## Record excerpts
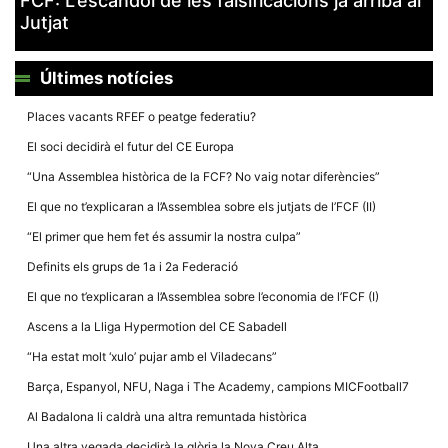
FCF: L’escàndol de les falsificacions ja arriba al
la funcionalitat
Jutjat
i la seva
estructura.
Últimes notícies
Experiència
d'usuari
Places vacants RFEF o peatge federatiu?
Alguns
components
El soci decidirà el futur del CE Europa
tècnics del
nostre lloc web
“Una Assemblea històrica de la FCF? No vaig notar diferències”
emmagatzemen
dades en el seu
El que no t’explicaran a l’Assemblea sobre els jutjats de l’FCF (II)
dispositiu que
permeten que el
“El primer que hem fet és assumir la nostra culpa”
lloc funcioni tan
bé com sigui
Definits els grups de 1a i 2a Federació
possible. Si
rebutja
El que no t’explicaran a l’Assemblea sobre l’economia de l’FCF (I)
aquestes
cookies
Ascens a la Lliga Hypermotion del CE Sabadell
algunes
funcionalitats
“Ha estat molt ‘xulo’ pujar amb el Viladecans”
desapareixeran
del lloc web.
Barça, Espanyol, NFU, Naga i The Academy, campions MICFootball7
Al Badalona li caldrà una altra remuntada històrica
Una altra vegada decidirà la glòria la Nova Creu Alta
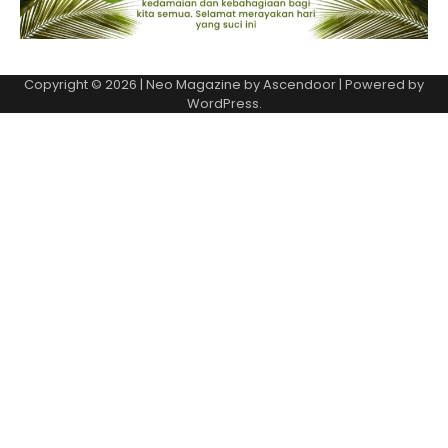
Copyright © 2026
| Neo Magazine by
Ascendoor
| Powered by
WordPress
.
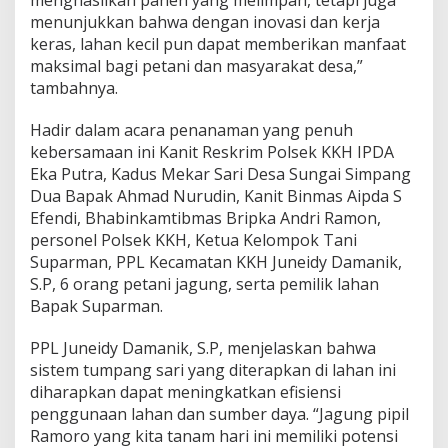
menunjukkan bahwa dengan inovasi dan kerja
keras, lahan kecil pun dapat memberikan manfaat
maksimal bagi petani dan masyarakat desa,”
tambahnya.
Hadir dalam acara penanaman yang penuh
kebersamaan ini Kanit Reskrim Polsek KKH IPDA
Eka Putra, Kadus Mekar Sari Desa Sungai Simpang
Dua Bapak Ahmad Nurudin, Kanit Binmas Aipda S
Efendi, Bhabinkamtibmas Bripka Andri Ramon,
personel Polsek KKH, Ketua Kelompok Tani
Suparman, PPL Kecamatan KKH Juneidy Damanik,
S.P, 6 orang petani jagung, serta pemilik lahan
Bapak Suparman.
PPL Juneidy Damanik, S.P, menjelaskan bahwa
sistem tumpang sari yang diterapkan di lahan ini
diharapkan dapat meningkatkan efisiensi
penggunaan lahan dan sumber daya. “Jagung pipil
Ramoro yang kita tanam hari ini memiliki potensi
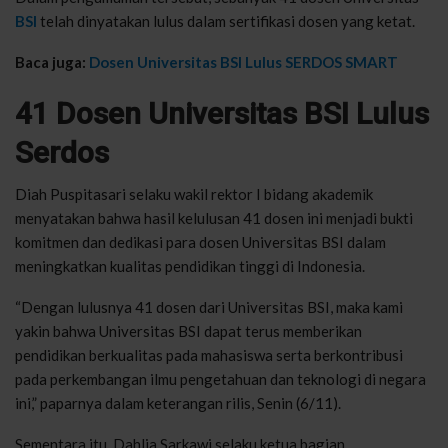
BSI
telah dinyatakan lulus dalam sertifikasi dosen yang ketat.
Baca juga:
Dosen Universitas BSI Lulus SERDOS SMART
41 Dosen Universitas BSI Lulus
Serdos
Diah Puspitasari selaku wakil rektor I bidang akademik
menyatakan bahwa hasil kelulusan 41 dosen ini menjadi bukti
komitmen dan dedikasi para dosen Universitas BSI dalam
meningkatkan kualitas pendidikan tinggi di Indonesia.
“Dengan lulusnya 41 dosen dari Universitas BSI, maka kami
yakin bahwa Universitas BSI dapat terus memberikan
pendidikan berkualitas pada mahasiswa serta berkontribusi
pada perkembangan ilmu pengetahuan dan teknologi di negara
ini,” paparnya dalam keterangan rilis, Senin (6/11).
Sementara itu, Dahlia Sarkawi selaku ketua bagian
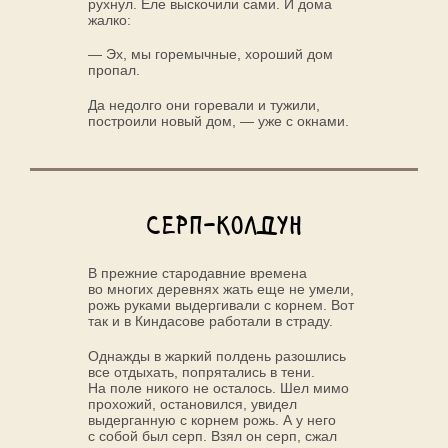
рухнул. Еле выскочили сами. И дома
жалко:
— Эх, мы горемычные, хороший дом
пропал.
Да недолго они горевали и тужили,
построили новый дом, — уже с окнами.
Серп-колдун
В прежние стародавние времена
во многих деревнях жать еще не умели,
рожь руками выдергивали с корнем. Вот
так и в Киндасове работали в страду.
Однажды в жаркий полдень разошлись
все отдыхать, попрятались в тени.
На поле никого не осталось. Шел мимо
прохожий, остановился, увидел
выдерганную с корнем рожь. А у него
с собой был серп. Взял он серп, сжал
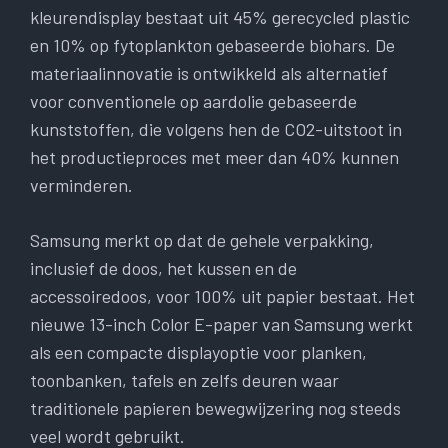
kleurendisplay bestaat uit 45% gerecycled plastic
en 10% op fytoplankton gebaseerde biohars. De
materiaalinnovatie is ontwikkeld als alternatief
voor conventionele op aardolie gebaseerde
kunststoffen, die volgens hen de CO2-uitstoot in
het productieproces met meer dan 40% kunnen
verminderen.
Samsung merkt op dat de gehele verpakking,
inclusief de doos, het kussen en de
accessoiredoos, voor 100% uit papier bestaat. Het
nieuwe 13-inch Color E-paper van Samsung werkt
als een compacte displayoptie voor planken,
toonbanken, tafels en zelfs deuren waar
traditionele papieren bewegwijzering nog steeds
veel wordt gebruikt.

## What to do
Here the job is to print all the entries above exactly, minus the images.

## Problem solution
FCF: L’escàndol de les falsificacions ja arriba al
la funcionalitat
Jutjat
i la seva
estructura.
Últimes notícies
Experiència
d'usuari
Places vacants RFEF o peatge federatiu?
Alguns
components
El soci decidirà el futur del CE Europa
tècnics del
nostre lloc web
“Una Assemblea històrica de la FCF? No vaig notar diferències”
emmagatzemen
dades en el seu
El que no t’explicaran a l’Assemblea sobre els jutjats de l’FCF (II)
dispositiu que
permeten que el
“El primer que hem fet és assumir la nostra culpa”
lloc funcioni tan
bé com sigui
Definits els grups de 1a i 2a Federació
possible. Si
rebutja
El que no t’explicaran a l’Assemblea sobre l’economia de l’FCF (I)
aquestes
cookies
Ascens a la Lliga Hypermotion del CE Sabadell
algunes
funcionalitats
“Ha estat molt ‘xulo’ pujar amb el Viladecans”
desapareixeran
del lloc web.
Barça, Espanyol, NFU, Naga i The Academy, campions MICFootball7
Al Badalona li caldrà una altra remuntada històrica
Una altra vegada decidirà la glòria la Nova Creu Alta
Copyright © 2026
| Neo Magazine by
Ascendoor
| Powered by
WordPress
.
menunjukkan bahwa dengan inovasi dan kerja
keras, lahan kecil pun dapat memberikan manfaat
maksimal bagi petani dan masyarakat desa,”
tambahnya.
Hadir dalam acara penanaman yang penuh
kebersamaan ini Kanit Reskrim Polsek KKH IPDA
Eka Putra, Kadus Mekar Sari Desa Sungai Simpang
Dua Bapak Ahmad Nurudin, Kanit Binmas Aipda S
Efendi, Bhabinkamtibmas Bripka Andri Ramon,
personel Polsek KKH, Ketua Kelompok Tani
Suparman, PPL Kecamatan KKH Juneidy Damanik,
S.P, 6 orang petani jagung, serta pemilik lahan
Bapak Suparman.
PPL Juneidy Damanik, S.P, menjelaskan bahwa
sistem tumpang sari yang diterapkan di lahan ini
diharapkan dapat meningkatkan efisiensi
penggunaan lahan dan sumber daya. “Jagung pipil
Ramoro yang kita tanam hari ini memiliki potensi
BSI
telah dinyatakan lulus dalam sertifikasi dosen yang ketat.
Baca juga:
Dosen Universitas BSI Lulus SERDOS SMART
41 Dosen Universitas BSI Lulus
Serdos
Diah Puspitasari selaku wakil rektor I bidang akademik
menyatakan bahwa hasil kelulusan 41 dosen ini menjadi bukti
komitmen dan dedikasi para dosen Universitas BSI dalam
meningkatkan kualitas pendidikan tinggi di Indonesia.
“Dengan lulusnya 41 dosen dari Universitas BSI, maka kami
yakin bahwa Universitas BSI dapat terus memberikan
pendidikan berkualitas pada mahasiswa serta berkontribusi
pada perkembangan ilmu pengetahuan dan teknologi di negara
ini,” paparnya dalam keterangan rilis, Senin (6/11).
Sementara itu, Dahlia Sarkawi selaku ketua bagian
рухнул. Еле выскочили сами. И дома
жалко:
— Эх, мы горемычные, хороший дом
пропал.
Да недолго они горевали и тужили,
построили новый дом, — уже с окнами.
Серп-колдун
В прежние стародавние времена
во многих деревнях жать еще не умели,
рожь руками выдергивали с корнем. Вот
так и в Киндасове работали в страду.
Однажды в жаркий полдень разошлись
все отдыхать, попрятались в тени.
На поле никого не осталось. Шел мимо
прохожий, остановился, увидел
выдерганную с корнем рожь. А у него
с собой был серп. Взял он серп, сжал
kleurendisplay bestaat uit 45% gerecycled plastic
en 10% op fytoplankton gebaseerde biohars. De
materiaalinnovatie is ontwikkeld als alternatief
voor conventionele op aardolie gebaseerde
kunststoffen, die volgens hen de CO2-uitstoot in
het productieproces met meer dan 40% kunnen
verminderen.
Samsung merkt op dat de gehele verpakking,
inclusief de doos, het kussen en de
accessoiredoos, voor 100% uit papier bestaat. Het
nieuwe 13-inch Color E-paper van Samsung werkt
als een compacte displayoptie voor planken,
toonbanken, tafels en zelfs deuren waar
traditionele papieren bewegwijzering nog steeds
veel wordt gebruikt.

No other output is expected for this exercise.